JEDDAH: A leading rights watchdog has condemned the illegal transfer to Turkey of 63 Syrians arrested by Ankara and its local proxies in Syria’s northeast in 2019.
Human Rights Watch (HRW) said that Turkey and the Syrian National Army arrested and transferred the Syrians to face trial on serious charges connected to alleged activities in Syria.
The watchdog accused Turkey of violating its obligations under the Fourth Geneva Convention as an occupying power in northeast Syria.
Under Article 49 of the Fourth Geneva Convention, “individual or mass forcible transfers, as well as deportations of protected persons from occupied territory to the territory of the occupying power are prohibited, regardless of their motive.”
Accordingly, Turkey is urged to respect international humanitarian laws, including prohibition on arbitrary detention and on the transfer of people to its territory.
The 63 Syrians, both Arabs and Kurds, were arrested and transferred to detention centers in Turkish areas between October and December last year in Ras Al-Ain, northeast Syria, after Turkey established control over the area.
Syrian nationals are believed to have been interrogated by Turkish police and charged with offenses under the Turkish penal code, although they were accused of crimes that were committed in Syria and are likely to result in the highest sentences possible.
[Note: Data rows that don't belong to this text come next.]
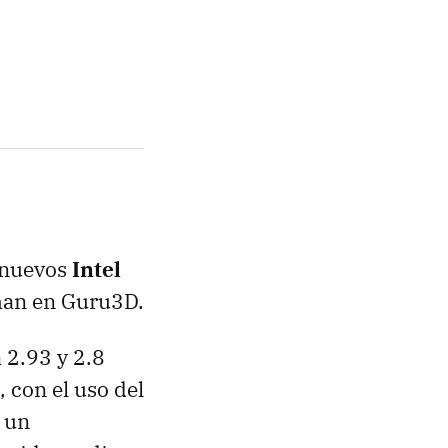
s nuevos
Intel
man en Guru3D.
 2.93 y 2.8
 con el uso del
 un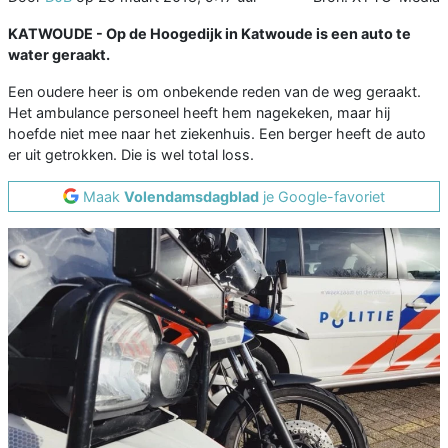
KATWOUDE - Op de Hoogedijk in Katwoude is een auto te
water geraakt.
Een oudere heer is om onbekende reden van de weg geraakt.
Het ambulance personeel heeft hem nagekeken, maar hij
hoefde niet mee naar het ziekenhuis. Een berger heeft de auto
er uit getrokken. Die is wel total loss.
Maak
Volendamsdagblad
je Google-favoriet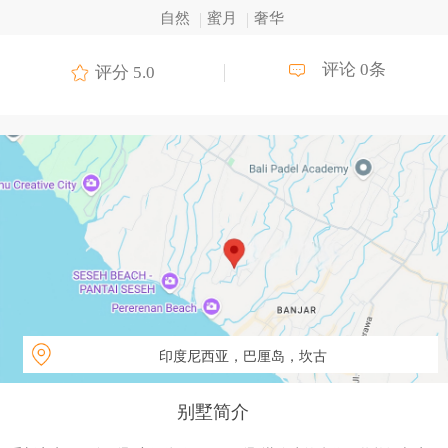
自然
蜜月
奢华
评论 0条
评分 5.0
印度尼西亚，巴厘岛，坎古
别墅简介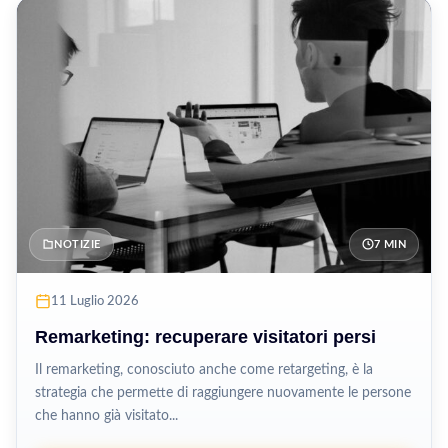
NOTIZIE
7 MIN
11 Luglio 2026
Remarketing: recuperare visitatori persi
Il remarketing, conosciuto anche come retargeting, è la
strategia che permette di raggiungere nuovamente le persone
che hanno già visitato...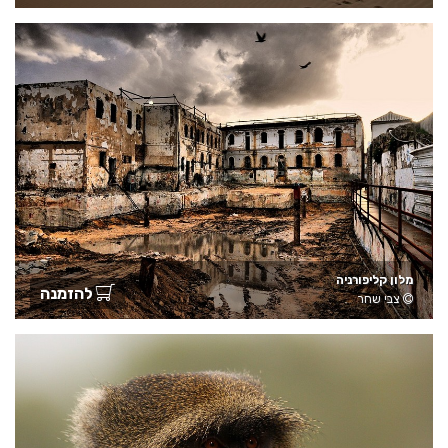
מלון קליפורניה
להזמנה
צבי שחר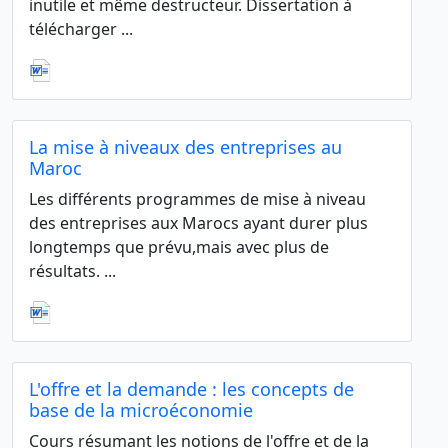
inutile et même destructeur. Dissertation à
télécharger ...
La mise à niveaux des entreprises au
Maroc
Les différents programmes de mise à niveau
des entreprises aux Marocs ayant durer plus
longtemps que prévu,mais avec plus de
résultats. ...
L'offre et la demande : les concepts de
base de la microéconomie
Cours résumant les notions de l'offre et de la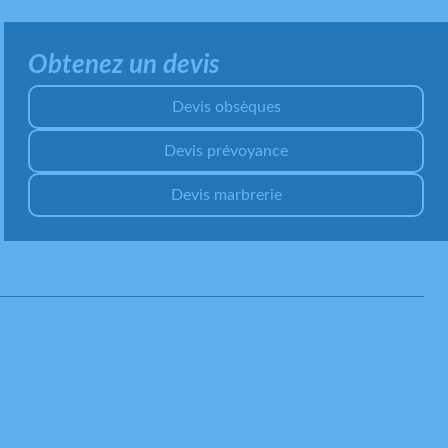
Obtenez un devis
Devis obsèques
Devis prévoyance
Devis marbrerie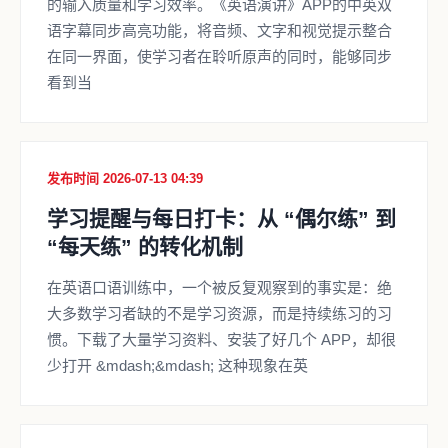
的输入质量和学习效率。《英语演讲》APP的中英双
语字幕同步高亮功能，将音频、文字和视觉提示整合
在同一界面，使学习者在聆听原声的同时，能够同步
看到当
发布时间 2026-07-13 04:39
学习提醒与每日打卡：从 “偶尔练” 到
“每天练” 的转化机制
在英语口语训练中，一个被反复观察到的事实是：绝
大多数学习者缺的不是学习资源，而是持续练习的习
惯。下载了大量学习资料、安装了好几个 APP，却很
少打开 &mdash;&mdash; 这种现象在英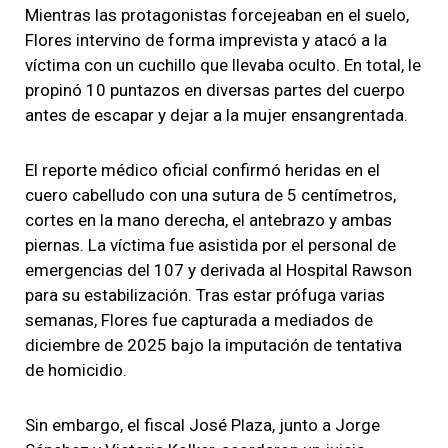
Mientras las protagonistas forcejeaban en el suelo,
Flores intervino de forma imprevista y atacó a la
víctima con un cuchillo que llevaba oculto. En total, le
propinó 10 puntazos en diversas partes del cuerpo
antes de escapar y dejar a la mujer ensangrentada.
El reporte médico oficial confirmó heridas en el
cuero cabelludo con una sutura de 5 centímetros,
cortes en la mano derecha, el antebrazo y ambas
piernas. La víctima fue asistida por el personal de
emergencias del 107 y derivada al Hospital Rawson
para su estabilización. Tras estar prófuga varias
semanas, Flores fue capturada a mediados de
diciembre de 2025 bajo la imputación de tentativa
de homicidio.
Sin embargo, el fiscal José Plaza, junto a Jorge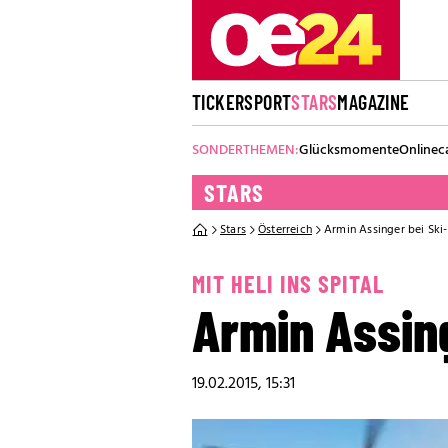
TICKER
SPORT
STARS
MAGAZINE
SONDERTHEMEN:
Glücksmomente
Onlinec
STARS
Stars
Österreich
Armin Assinger bei Ski-
MIT HELI INS SPITAL
Armin Assing
19.02.2015, 15:31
Last year, UN High Commissioner for Human Rights Michelle Bachelet issued a warning about criminality in areas occupied by Turkey and Ankara-supported proxies, including in Ras Al-Ain.
Turkey considers the area it occupies in Syria as part of its territory in administrative terms. A division under the southeastern Sanliurfa governorate provides public services to northeastern Syria, including health care, cleaning and even garbage collection.
Crimes that the Syrian nationals are accused of include undermining the territorial integrity of the state, murder, and membership in a terrorist organization such as the People’s Protection Units, or YPG.
The YPG has been listed by Turkey as a terror group closely linked to the outlawed Kurdistan Workers’ Party, which has been in a decades-long conflict with the Turkish state.
Documents accessed by HRW show the detainees have been accused of fighting with the YPG. However, family members and relatives claim they were holding administrative roles within the Kurdish-led Democratic Union Party (PYD) in northeast Syria and did not take up arms.
Detainees’ families allegedly lost direct contact because they had no phone number registered in Turkey to reach those detained. Some relatives claimed that their loved ones were beaten by the Syrian National Army when they were arrested.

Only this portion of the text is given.